# TRY IT:
All records should be written out again exactly.

# THE INPUT:
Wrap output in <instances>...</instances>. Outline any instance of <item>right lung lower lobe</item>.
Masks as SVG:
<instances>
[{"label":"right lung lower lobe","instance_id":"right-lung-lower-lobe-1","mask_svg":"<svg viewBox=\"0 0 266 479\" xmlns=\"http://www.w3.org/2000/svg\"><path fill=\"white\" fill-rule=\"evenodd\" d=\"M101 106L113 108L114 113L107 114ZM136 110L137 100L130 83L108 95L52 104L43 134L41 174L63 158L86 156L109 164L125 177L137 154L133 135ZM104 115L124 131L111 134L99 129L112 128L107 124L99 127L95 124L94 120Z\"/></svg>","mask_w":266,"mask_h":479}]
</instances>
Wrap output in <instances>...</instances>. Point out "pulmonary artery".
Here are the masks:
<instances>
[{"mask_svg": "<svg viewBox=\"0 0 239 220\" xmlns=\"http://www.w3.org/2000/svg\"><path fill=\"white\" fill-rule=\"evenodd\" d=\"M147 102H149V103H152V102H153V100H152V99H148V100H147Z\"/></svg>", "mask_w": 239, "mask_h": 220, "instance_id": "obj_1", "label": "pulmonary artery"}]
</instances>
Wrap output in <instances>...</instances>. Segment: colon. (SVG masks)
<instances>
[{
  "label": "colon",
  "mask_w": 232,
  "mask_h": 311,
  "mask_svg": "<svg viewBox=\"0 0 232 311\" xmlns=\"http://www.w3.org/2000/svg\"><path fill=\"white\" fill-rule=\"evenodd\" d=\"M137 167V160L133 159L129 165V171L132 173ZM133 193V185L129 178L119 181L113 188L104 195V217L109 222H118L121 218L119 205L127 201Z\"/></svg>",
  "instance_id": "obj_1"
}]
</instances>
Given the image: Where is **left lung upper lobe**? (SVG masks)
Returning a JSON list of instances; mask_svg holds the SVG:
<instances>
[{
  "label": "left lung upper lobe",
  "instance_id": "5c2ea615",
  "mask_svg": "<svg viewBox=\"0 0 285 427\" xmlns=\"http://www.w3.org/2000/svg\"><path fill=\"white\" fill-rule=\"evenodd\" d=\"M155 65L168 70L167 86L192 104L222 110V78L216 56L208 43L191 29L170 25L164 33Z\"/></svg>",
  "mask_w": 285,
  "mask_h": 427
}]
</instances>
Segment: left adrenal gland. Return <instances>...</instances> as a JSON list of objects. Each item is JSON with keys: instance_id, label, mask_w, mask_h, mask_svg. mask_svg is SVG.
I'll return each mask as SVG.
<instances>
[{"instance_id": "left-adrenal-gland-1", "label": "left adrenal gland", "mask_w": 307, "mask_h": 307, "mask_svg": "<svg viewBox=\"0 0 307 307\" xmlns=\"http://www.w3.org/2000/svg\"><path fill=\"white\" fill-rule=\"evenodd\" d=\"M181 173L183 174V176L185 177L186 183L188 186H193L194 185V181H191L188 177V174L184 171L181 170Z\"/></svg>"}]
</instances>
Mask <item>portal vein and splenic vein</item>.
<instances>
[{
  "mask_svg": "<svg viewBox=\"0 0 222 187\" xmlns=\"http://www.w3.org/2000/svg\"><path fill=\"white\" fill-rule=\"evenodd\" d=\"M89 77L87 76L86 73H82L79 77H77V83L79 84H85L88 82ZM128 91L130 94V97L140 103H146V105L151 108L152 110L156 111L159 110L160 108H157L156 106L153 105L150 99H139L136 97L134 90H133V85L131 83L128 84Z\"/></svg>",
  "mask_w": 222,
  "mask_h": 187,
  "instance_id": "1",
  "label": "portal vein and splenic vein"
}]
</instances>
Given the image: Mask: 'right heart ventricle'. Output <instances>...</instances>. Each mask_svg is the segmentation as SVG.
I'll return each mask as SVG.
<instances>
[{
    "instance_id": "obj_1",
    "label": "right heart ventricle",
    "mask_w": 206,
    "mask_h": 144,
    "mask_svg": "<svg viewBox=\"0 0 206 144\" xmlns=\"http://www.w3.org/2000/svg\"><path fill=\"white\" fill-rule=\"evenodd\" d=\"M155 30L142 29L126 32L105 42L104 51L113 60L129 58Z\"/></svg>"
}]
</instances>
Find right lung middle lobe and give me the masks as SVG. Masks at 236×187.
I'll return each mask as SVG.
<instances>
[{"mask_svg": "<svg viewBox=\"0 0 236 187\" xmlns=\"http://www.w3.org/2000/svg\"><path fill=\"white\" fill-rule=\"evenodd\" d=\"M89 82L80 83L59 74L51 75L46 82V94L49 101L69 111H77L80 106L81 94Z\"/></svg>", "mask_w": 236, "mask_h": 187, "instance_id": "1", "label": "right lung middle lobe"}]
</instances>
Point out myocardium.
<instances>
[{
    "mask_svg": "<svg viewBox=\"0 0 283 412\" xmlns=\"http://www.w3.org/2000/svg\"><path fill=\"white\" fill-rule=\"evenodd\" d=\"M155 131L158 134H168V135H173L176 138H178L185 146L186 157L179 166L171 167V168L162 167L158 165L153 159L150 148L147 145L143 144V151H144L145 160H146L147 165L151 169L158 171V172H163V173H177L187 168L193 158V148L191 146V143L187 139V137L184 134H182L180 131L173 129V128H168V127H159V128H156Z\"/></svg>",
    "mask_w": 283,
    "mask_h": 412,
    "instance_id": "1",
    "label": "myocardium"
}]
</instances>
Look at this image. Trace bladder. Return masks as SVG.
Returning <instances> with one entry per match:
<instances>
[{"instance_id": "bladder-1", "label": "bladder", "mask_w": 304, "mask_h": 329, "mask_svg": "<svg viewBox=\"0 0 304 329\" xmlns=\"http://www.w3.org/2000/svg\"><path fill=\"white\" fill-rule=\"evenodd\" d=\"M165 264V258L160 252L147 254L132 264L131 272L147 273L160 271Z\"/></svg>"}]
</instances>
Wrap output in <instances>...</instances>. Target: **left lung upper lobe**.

# ANSWER TO THE EXERCISE:
Wrap output in <instances>...</instances>. Outline any instance of <item>right lung lower lobe</item>.
Masks as SVG:
<instances>
[{"label":"right lung lower lobe","instance_id":"right-lung-lower-lobe-1","mask_svg":"<svg viewBox=\"0 0 266 479\" xmlns=\"http://www.w3.org/2000/svg\"><path fill=\"white\" fill-rule=\"evenodd\" d=\"M101 106L113 108L114 113L107 114ZM136 110L137 100L130 83L108 95L52 104L43 134L41 174L63 158L86 156L109 164L125 177L137 154L133 135ZM104 115L124 131L111 134L99 129L112 128L107 124L99 127L95 124L94 120Z\"/></svg>","mask_w":266,"mask_h":479}]
</instances>
Wrap output in <instances>...</instances>. Point out "pulmonary artery".
Here are the masks:
<instances>
[{"mask_svg": "<svg viewBox=\"0 0 239 220\" xmlns=\"http://www.w3.org/2000/svg\"><path fill=\"white\" fill-rule=\"evenodd\" d=\"M147 102H149V103H152V102H153V100H152V99H148V100H147Z\"/></svg>", "mask_w": 239, "mask_h": 220, "instance_id": "obj_1", "label": "pulmonary artery"}]
</instances>
Wrap output in <instances>...</instances>. Segment: colon. (SVG masks)
<instances>
[{
  "label": "colon",
  "mask_w": 232,
  "mask_h": 311,
  "mask_svg": "<svg viewBox=\"0 0 232 311\" xmlns=\"http://www.w3.org/2000/svg\"><path fill=\"white\" fill-rule=\"evenodd\" d=\"M137 167V160L133 159L129 165V171L132 173ZM133 193V185L129 178L119 181L113 188L104 195V217L109 222H118L121 218L119 205L127 201Z\"/></svg>",
  "instance_id": "obj_1"
}]
</instances>
Given the image: Where is **left lung upper lobe**? (SVG masks)
Returning a JSON list of instances; mask_svg holds the SVG:
<instances>
[{
  "label": "left lung upper lobe",
  "instance_id": "5c2ea615",
  "mask_svg": "<svg viewBox=\"0 0 285 427\" xmlns=\"http://www.w3.org/2000/svg\"><path fill=\"white\" fill-rule=\"evenodd\" d=\"M155 65L168 70L167 86L192 104L222 110V78L216 56L208 43L191 29L170 25L164 33Z\"/></svg>",
  "mask_w": 285,
  "mask_h": 427
}]
</instances>
Segment: left adrenal gland. Return <instances>...</instances> as a JSON list of objects. Each item is JSON with keys: instance_id, label, mask_w, mask_h, mask_svg. mask_svg is SVG.
I'll return each mask as SVG.
<instances>
[{"instance_id": "left-adrenal-gland-1", "label": "left adrenal gland", "mask_w": 307, "mask_h": 307, "mask_svg": "<svg viewBox=\"0 0 307 307\" xmlns=\"http://www.w3.org/2000/svg\"><path fill=\"white\" fill-rule=\"evenodd\" d=\"M181 173L183 174V176L185 177L186 183L188 186H193L194 185V181H191L188 177V174L184 171L181 170Z\"/></svg>"}]
</instances>
Mask <item>portal vein and splenic vein</item>.
<instances>
[{
  "mask_svg": "<svg viewBox=\"0 0 222 187\" xmlns=\"http://www.w3.org/2000/svg\"><path fill=\"white\" fill-rule=\"evenodd\" d=\"M89 77L87 76L86 73H82L79 77H77V83L79 84H85L88 82ZM128 91L130 94V97L140 103H146V105L151 108L152 110L156 111L159 110L160 108H157L156 106L153 105L150 99H139L136 97L134 90H133V85L131 83L128 84Z\"/></svg>",
  "mask_w": 222,
  "mask_h": 187,
  "instance_id": "1",
  "label": "portal vein and splenic vein"
}]
</instances>
Given the image: Mask: 'right heart ventricle'. Output <instances>...</instances>. Each mask_svg is the segmentation as SVG.
I'll return each mask as SVG.
<instances>
[{
    "instance_id": "obj_1",
    "label": "right heart ventricle",
    "mask_w": 206,
    "mask_h": 144,
    "mask_svg": "<svg viewBox=\"0 0 206 144\" xmlns=\"http://www.w3.org/2000/svg\"><path fill=\"white\" fill-rule=\"evenodd\" d=\"M155 30L142 29L126 32L105 42L104 51L113 60L129 58Z\"/></svg>"
}]
</instances>
Find right lung middle lobe and give me the masks as SVG. Masks at 236×187.
I'll return each mask as SVG.
<instances>
[{"mask_svg": "<svg viewBox=\"0 0 236 187\" xmlns=\"http://www.w3.org/2000/svg\"><path fill=\"white\" fill-rule=\"evenodd\" d=\"M89 82L80 83L59 74L51 75L46 82V94L49 101L69 111H77L80 106L81 94Z\"/></svg>", "mask_w": 236, "mask_h": 187, "instance_id": "1", "label": "right lung middle lobe"}]
</instances>
Point out myocardium.
<instances>
[{
    "mask_svg": "<svg viewBox=\"0 0 283 412\" xmlns=\"http://www.w3.org/2000/svg\"><path fill=\"white\" fill-rule=\"evenodd\" d=\"M155 131L158 134H168V135H173L176 138H178L185 146L186 157L179 166L171 167V168L162 167L158 165L153 159L150 148L147 145L143 144V151H144L145 160H146L147 165L151 169L158 171V172H163V173H177L187 168L193 158V148L191 146V143L187 139V137L184 134H182L180 131L173 129V128H168V127H159V128H156Z\"/></svg>",
    "mask_w": 283,
    "mask_h": 412,
    "instance_id": "1",
    "label": "myocardium"
}]
</instances>
Look at this image. Trace bladder. Return masks as SVG.
Returning <instances> with one entry per match:
<instances>
[{"instance_id": "bladder-1", "label": "bladder", "mask_w": 304, "mask_h": 329, "mask_svg": "<svg viewBox=\"0 0 304 329\" xmlns=\"http://www.w3.org/2000/svg\"><path fill=\"white\" fill-rule=\"evenodd\" d=\"M165 264V258L160 252L147 254L132 264L131 272L147 273L160 271Z\"/></svg>"}]
</instances>
Wrap output in <instances>...</instances>. Target: **left lung upper lobe**.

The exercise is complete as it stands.